Although the entries contain pictures, only their words should be duplicated exactly.

» **The data**
== Segment start ==

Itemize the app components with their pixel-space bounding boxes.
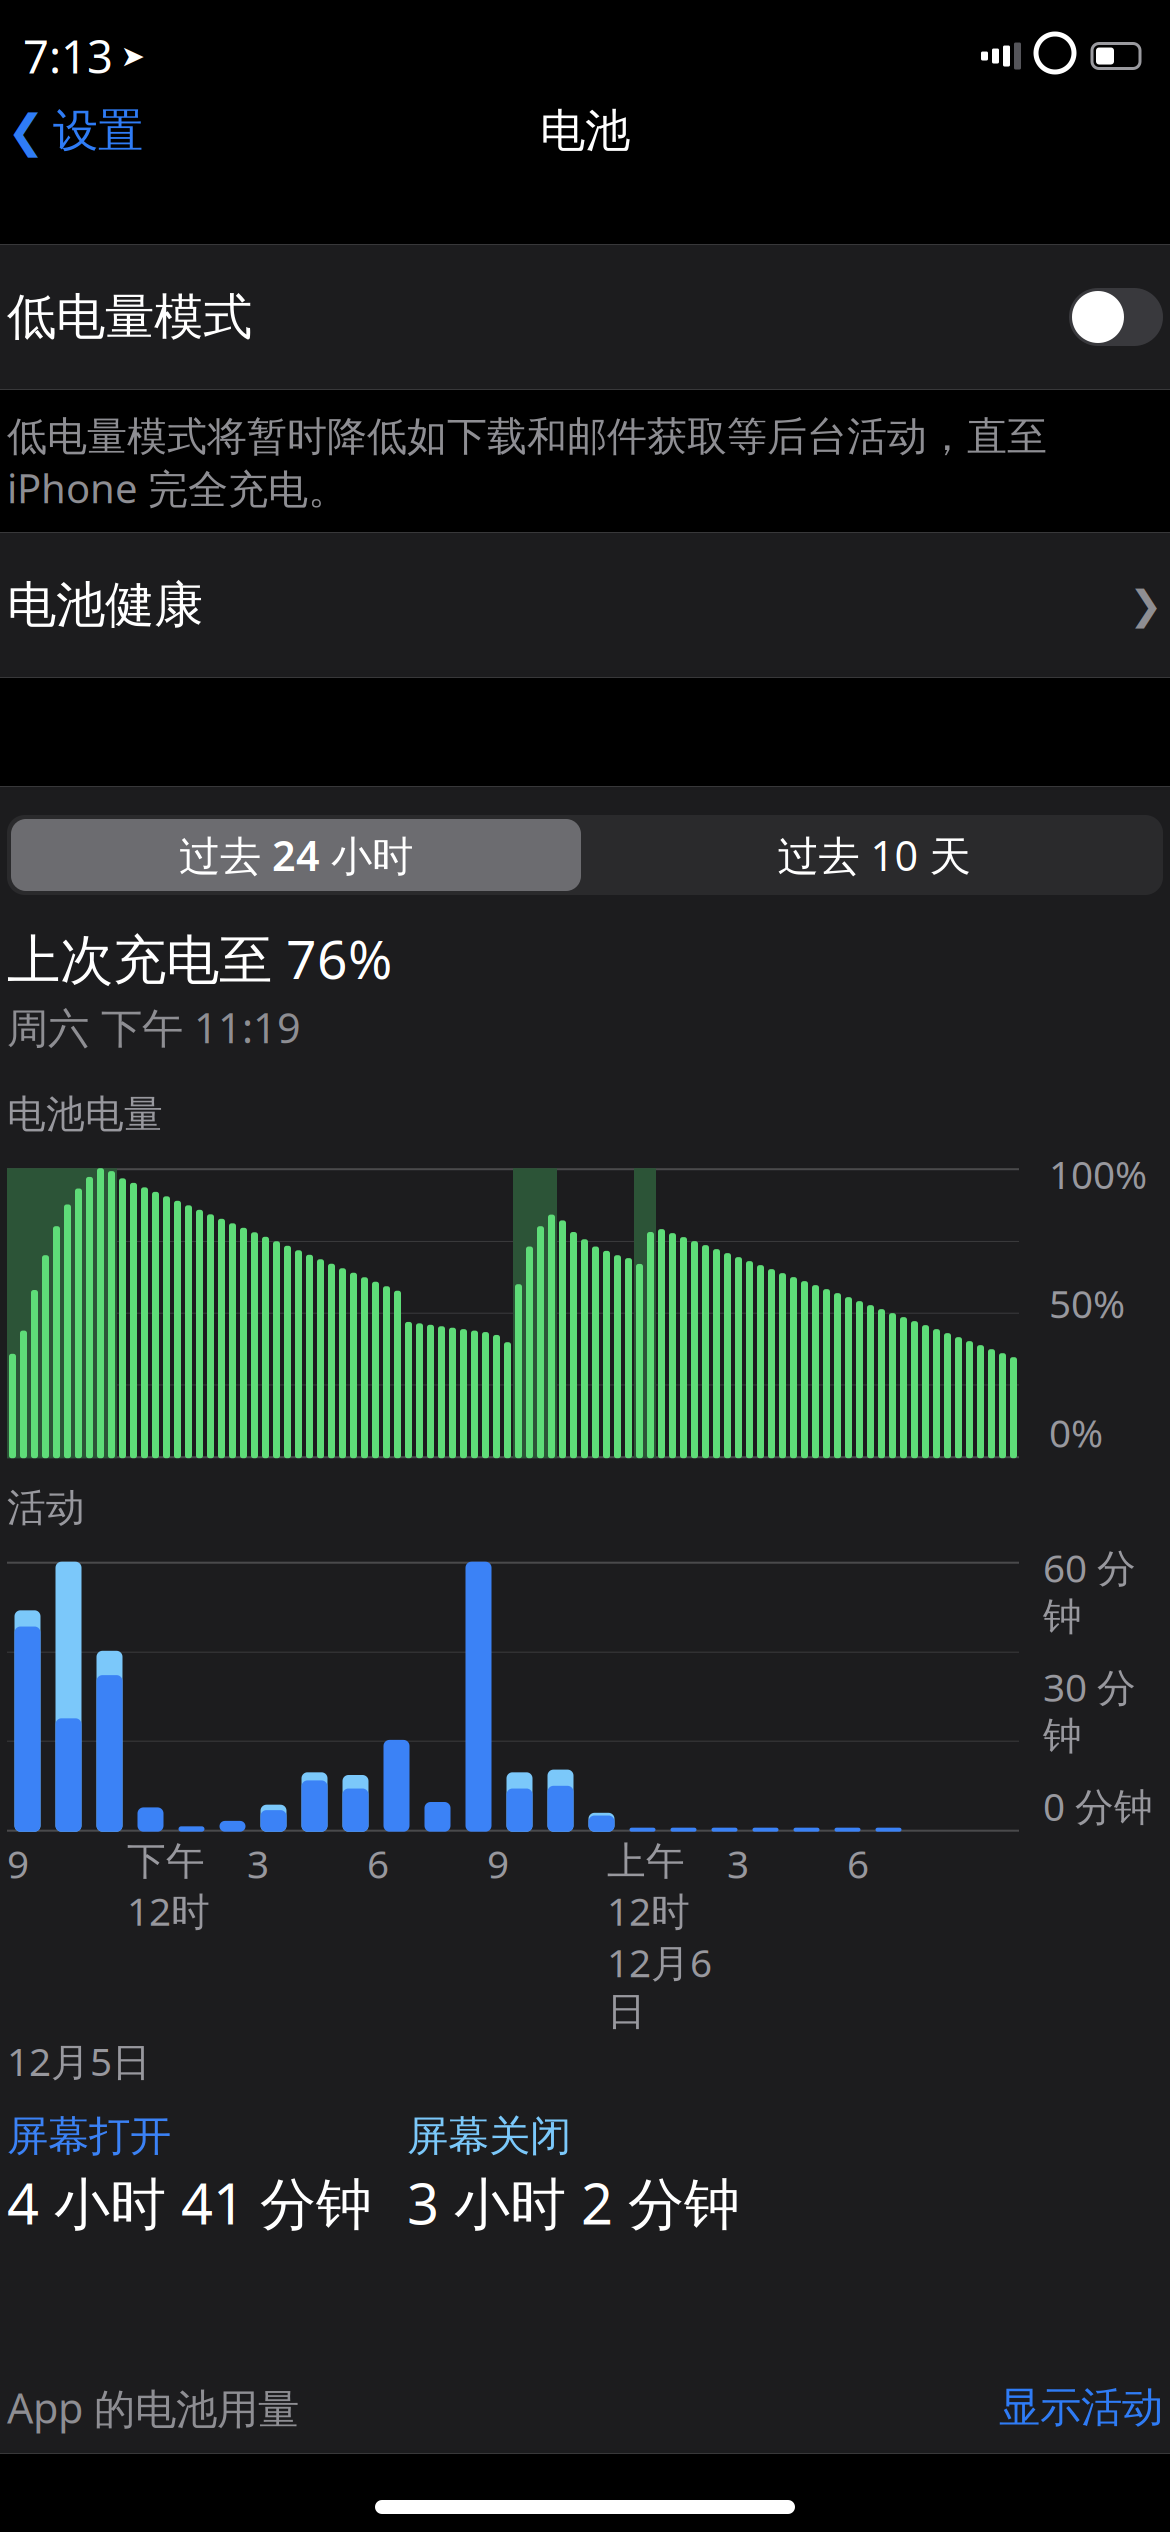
- staticText: 活动: [7, 1484, 85, 1532]
- staticText: 9: [487, 1838, 509, 1889]
- button[interactable]: 显示活动: [999, 2382, 1163, 2433]
- staticText: 周六 下午 11:19: [7, 1000, 301, 1055]
- staticText: 电池健康: [7, 575, 203, 635]
- staticText: 3: [247, 1838, 269, 1889]
- staticText: 过去 10 天: [778, 828, 970, 882]
- button[interactable]: 低电量模式: [0, 245, 1170, 389]
- staticText: 上午 12时 12月6日: [607, 1838, 712, 2035]
- staticText: 电池电量: [7, 1091, 163, 1138]
- staticText: ❯: [1129, 582, 1163, 628]
- staticText: 屏幕关闭: [407, 2111, 571, 2162]
- staticText: 低电量模式将暂时降低如下载和邮件获取等后台活动，直至 iPhone 完全充电。: [7, 412, 1047, 514]
- button[interactable]: 电池健康: [0, 533, 1170, 677]
- staticText: 显示活动: [999, 2382, 1163, 2433]
- staticText: App 的电池用量: [7, 2380, 299, 2435]
- staticText: 6: [847, 1838, 869, 1889]
- staticText: 6: [367, 1838, 389, 1889]
- staticText: 100%: [1049, 1148, 1147, 1200]
- staticText: 屏幕打开: [7, 2111, 171, 2162]
- staticText: 7:13: [23, 26, 113, 86]
- staticText: 电池: [540, 103, 630, 159]
- staticText: 低电量模式: [7, 287, 252, 347]
- staticText: 30 分钟: [1043, 1661, 1136, 1760]
- staticText: 4 小时 41 分钟: [7, 2166, 372, 2240]
- staticText: 上次充电至 76%: [7, 923, 392, 994]
- staticText: 50%: [1049, 1278, 1125, 1329]
- staticText: 0%: [1049, 1407, 1103, 1458]
- staticText: 下午 12时: [127, 1838, 210, 1936]
- button[interactable]: 过去 24 小时: [7, 815, 585, 895]
- staticText: 设置: [53, 103, 143, 159]
- staticText: 过去 24 小时: [179, 828, 413, 882]
- staticText: 3 小时 2 分钟: [407, 2166, 740, 2240]
- staticText: 3: [727, 1838, 749, 1889]
- staticText: 0 分钟: [1043, 1780, 1153, 1832]
- staticText: 60 分钟: [1043, 1542, 1136, 1640]
- button[interactable]: 过去 10 天: [585, 815, 1163, 895]
- staticText: ➤: [120, 39, 146, 73]
- staticText: ❮: [7, 105, 45, 157]
- staticText: 9: [7, 1838, 29, 1889]
- staticText: 12月5日: [7, 2035, 151, 2087]
- button[interactable]: ❮: [1, 93, 149, 169]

== Segment end ==

» **Result for this exercise**
Itemize the app components with their pixel-space bounding boxes.
- staticText: 活动: [7, 1484, 85, 1532]
- staticText: 9: [487, 1838, 509, 1889]
- button[interactable]: 显示活动: [999, 2382, 1163, 2433]
- staticText: 周六 下午 11:19: [7, 1000, 301, 1055]
- staticText: 电池健康: [7, 575, 203, 635]
- staticText: 3: [247, 1838, 269, 1889]
- staticText: 过去 10 天: [778, 828, 970, 882]
- button[interactable]: 低电量模式: [0, 245, 1170, 389]
- staticText: 上午 12时 12月6日: [607, 1838, 712, 2035]
- staticText: 电池电量: [7, 1091, 163, 1138]
- staticText: ❯: [1129, 582, 1163, 628]
- staticText: 屏幕关闭: [407, 2111, 571, 2162]
- staticText: 低电量模式将暂时降低如下载和邮件获取等后台活动，直至 iPhone 完全充电。: [7, 412, 1047, 514]
- button[interactable]: 电池健康: [0, 533, 1170, 677]
- staticText: 显示活动: [999, 2382, 1163, 2433]
- staticText: App 的电池用量: [7, 2380, 299, 2435]
- staticText: 6: [847, 1838, 869, 1889]
- staticText: 6: [367, 1838, 389, 1889]
- staticText: 100%: [1049, 1148, 1147, 1200]
- staticText: 屏幕打开: [7, 2111, 171, 2162]
- staticText: 7:13: [23, 26, 113, 86]
- staticText: 电池: [540, 103, 630, 159]
- staticText: 低电量模式: [7, 287, 252, 347]
- staticText: 30 分钟: [1043, 1661, 1136, 1760]
- staticText: 4 小时 41 分钟: [7, 2166, 372, 2240]
- staticText: 上次充电至 76%: [7, 923, 392, 994]
- staticText: 50%: [1049, 1278, 1125, 1329]
- staticText: 0%: [1049, 1407, 1103, 1458]
- staticText: 下午 12时: [127, 1838, 210, 1936]
- button[interactable]: 过去 24 小时: [7, 815, 585, 895]
- staticText: 设置: [53, 103, 143, 159]
- staticText: 过去 24 小时: [179, 828, 413, 882]
- staticText: 3 小时 2 分钟: [407, 2166, 740, 2240]
- staticText: 3: [727, 1838, 749, 1889]
- staticText: 0 分钟: [1043, 1780, 1153, 1832]
- staticText: 60 分钟: [1043, 1542, 1136, 1640]
- button[interactable]: 过去 10 天: [585, 815, 1163, 895]
- staticText: ➤: [120, 39, 146, 73]
- staticText: ❮: [7, 105, 45, 157]
- staticText: 9: [7, 1838, 29, 1889]
- staticText: 12月5日: [7, 2035, 151, 2087]
- button[interactable]: ❮: [1, 93, 149, 169]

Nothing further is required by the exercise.